1.Create a hive-managed HBASE table CREATE TABLE MyHBaseTable(MyKey string, Col1 string) STORED BY 'org.apache.hadoop.hive.hbase.HBaseStorageHandler' WITH SERDEPROPERTIES ("hbase.columns.mapping" = ":key,colfam:col1")TBLPROPERTIES("hbase.table.name" = "t2");
where MyHBASETABLE - Creating a hive table "hbase.table.name" = "t2" - t2 is the HBASE table (new table -auto create)
2. INSERT INTO TABLE MyHBaseTable SELECT eid, name FROM employee_100;
Doubt : Above command is overwriting the data available in MyHBaseTable . But I am expecting append the data . Please help here if you have gone thru with this issue.
You have defined the rowkey in HBase to be the Hive column "MyKey". If you want new rows, make sure that you use a unique rowkey.

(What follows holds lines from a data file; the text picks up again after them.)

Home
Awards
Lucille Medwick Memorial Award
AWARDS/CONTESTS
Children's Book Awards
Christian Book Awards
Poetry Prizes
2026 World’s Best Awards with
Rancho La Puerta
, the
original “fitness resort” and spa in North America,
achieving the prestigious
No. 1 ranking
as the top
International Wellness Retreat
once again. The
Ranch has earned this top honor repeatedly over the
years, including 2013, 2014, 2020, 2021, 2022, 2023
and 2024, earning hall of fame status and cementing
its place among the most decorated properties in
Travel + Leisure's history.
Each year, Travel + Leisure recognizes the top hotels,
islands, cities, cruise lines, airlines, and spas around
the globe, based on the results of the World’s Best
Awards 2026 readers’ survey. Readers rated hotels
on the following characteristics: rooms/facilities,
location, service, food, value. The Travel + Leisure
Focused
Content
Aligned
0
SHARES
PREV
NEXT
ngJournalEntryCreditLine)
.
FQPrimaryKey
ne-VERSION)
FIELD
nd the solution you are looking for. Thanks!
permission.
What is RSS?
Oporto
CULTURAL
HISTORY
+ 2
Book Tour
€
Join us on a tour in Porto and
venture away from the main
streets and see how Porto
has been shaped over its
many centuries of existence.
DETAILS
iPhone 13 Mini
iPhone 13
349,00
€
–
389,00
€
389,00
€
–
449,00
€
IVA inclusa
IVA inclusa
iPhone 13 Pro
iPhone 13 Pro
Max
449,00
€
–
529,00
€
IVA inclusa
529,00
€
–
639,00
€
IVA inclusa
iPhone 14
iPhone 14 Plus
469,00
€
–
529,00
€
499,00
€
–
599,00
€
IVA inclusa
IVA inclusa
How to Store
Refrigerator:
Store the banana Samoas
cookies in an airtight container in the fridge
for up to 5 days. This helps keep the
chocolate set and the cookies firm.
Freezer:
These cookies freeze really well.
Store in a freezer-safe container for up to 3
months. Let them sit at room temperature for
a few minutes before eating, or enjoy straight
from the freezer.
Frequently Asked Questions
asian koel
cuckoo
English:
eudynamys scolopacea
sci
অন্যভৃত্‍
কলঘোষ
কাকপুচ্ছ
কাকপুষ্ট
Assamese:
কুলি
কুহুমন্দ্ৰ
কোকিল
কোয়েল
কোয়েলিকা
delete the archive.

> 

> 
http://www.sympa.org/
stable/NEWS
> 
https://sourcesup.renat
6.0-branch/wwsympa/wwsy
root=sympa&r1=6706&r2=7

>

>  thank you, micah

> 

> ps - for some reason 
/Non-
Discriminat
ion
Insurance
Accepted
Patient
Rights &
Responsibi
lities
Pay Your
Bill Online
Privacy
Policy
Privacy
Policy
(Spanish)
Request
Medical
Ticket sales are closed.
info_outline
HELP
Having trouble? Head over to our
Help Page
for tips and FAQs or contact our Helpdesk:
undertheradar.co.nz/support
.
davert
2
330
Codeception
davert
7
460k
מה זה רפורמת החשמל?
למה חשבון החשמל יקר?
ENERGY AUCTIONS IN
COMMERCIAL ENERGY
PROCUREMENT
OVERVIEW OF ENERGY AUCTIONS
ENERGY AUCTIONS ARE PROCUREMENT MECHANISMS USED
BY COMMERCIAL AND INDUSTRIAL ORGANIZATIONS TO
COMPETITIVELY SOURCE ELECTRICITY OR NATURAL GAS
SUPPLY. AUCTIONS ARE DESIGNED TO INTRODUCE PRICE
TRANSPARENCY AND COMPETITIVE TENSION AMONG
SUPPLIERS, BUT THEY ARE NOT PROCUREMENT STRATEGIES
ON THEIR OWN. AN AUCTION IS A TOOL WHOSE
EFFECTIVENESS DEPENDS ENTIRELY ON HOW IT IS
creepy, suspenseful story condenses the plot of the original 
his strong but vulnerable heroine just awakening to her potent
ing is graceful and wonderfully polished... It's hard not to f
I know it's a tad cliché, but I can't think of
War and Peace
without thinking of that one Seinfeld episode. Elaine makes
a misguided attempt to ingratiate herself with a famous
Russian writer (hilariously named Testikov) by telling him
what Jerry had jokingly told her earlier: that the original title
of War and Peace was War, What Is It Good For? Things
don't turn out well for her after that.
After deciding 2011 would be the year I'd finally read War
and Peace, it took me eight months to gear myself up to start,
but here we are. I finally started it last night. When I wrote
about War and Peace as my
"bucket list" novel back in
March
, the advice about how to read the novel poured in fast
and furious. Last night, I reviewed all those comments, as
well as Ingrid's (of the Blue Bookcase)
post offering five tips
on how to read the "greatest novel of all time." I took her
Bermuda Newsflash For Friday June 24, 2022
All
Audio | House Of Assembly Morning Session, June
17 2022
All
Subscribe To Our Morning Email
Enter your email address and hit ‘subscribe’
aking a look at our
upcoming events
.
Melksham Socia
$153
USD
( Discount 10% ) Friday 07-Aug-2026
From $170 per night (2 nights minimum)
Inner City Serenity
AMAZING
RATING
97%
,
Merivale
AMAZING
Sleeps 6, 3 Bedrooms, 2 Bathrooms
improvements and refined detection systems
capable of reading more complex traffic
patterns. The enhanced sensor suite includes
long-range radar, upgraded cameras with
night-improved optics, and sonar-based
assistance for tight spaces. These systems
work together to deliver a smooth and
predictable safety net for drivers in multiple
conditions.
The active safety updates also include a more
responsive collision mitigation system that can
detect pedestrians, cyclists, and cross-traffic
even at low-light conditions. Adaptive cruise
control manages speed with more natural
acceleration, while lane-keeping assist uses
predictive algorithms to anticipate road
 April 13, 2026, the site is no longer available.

@Amit Dass HBase will not store duplicate keys. If you do repeated INSERT INTO SELECT FROM statements, you will simply overwrite your data. You can, however, increase the number of versions of records that HBase stores. To keep, 5 versions of your data, do:
alter 't2', NAME => 'colfam', VERSIONS => 5
You can, but from Hive you will still see only the latest version: there is currently no way to access the HBase timestamp attribute, and queries always access data with the latest timestamp, a quote from here.